Epstein on "Why the Reid Bill is Unconstitutional"

Impermissible Ratemaking in Health-Insurance Reform: Why the Reid Bill is Unconstitutional

Right now, the Senate is anxiously considering HR-SA 3590, the Patient Protection and Affordable Care Act—a.k.a. the Reid Bill—which builds on earlier efforts in the Senate and House to reach a new consensus on health-care reform.[1] Many legislative uncertainties remain, but its key characteristics seem fixed in stone, and they highlight the radical nature of this legislation.

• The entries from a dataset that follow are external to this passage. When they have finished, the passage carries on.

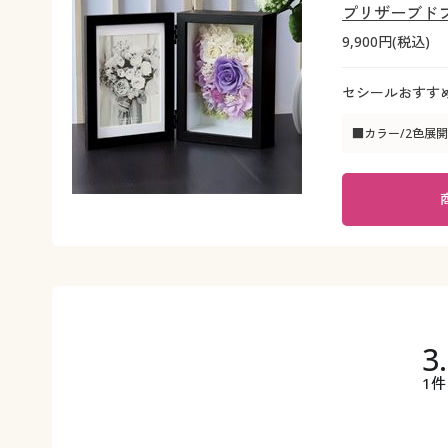
プリザーブド
9,900円(税込)
セシールおすす
■カラー/2色展開
3
1件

Senator Orrin Hatch has long urged that the legislation is unconstitutional for its overreaching on individual choice. This paper focuses on the constitutional question in the ratemaking context, by comparison to analogous regulations in the context of public-utility regulation. One telling sign of the relevance of this analysis comes from the Congressional Budget Office ("CBO"). In a recent release, it has treated the proposal as if it nationalizes much of the private health insurance industry, most specifically because it may well require that rebates to customers kick in whenever, in its words, "medical loss ratios are less than 90 percent."[2] In plain English, the Reid Bill assumes that health-care administration, which is always costly, can be done cheaply even in the new legal environment, so cheaply in fact that these health-insurance rebates kick in whenever insurers' administrative expenses exceed 10 percent of their premium dollar. As the CBO has concluded, "this further expansion of the federal government's role in the health insurance market would make such insurance an essentially governmental program ..."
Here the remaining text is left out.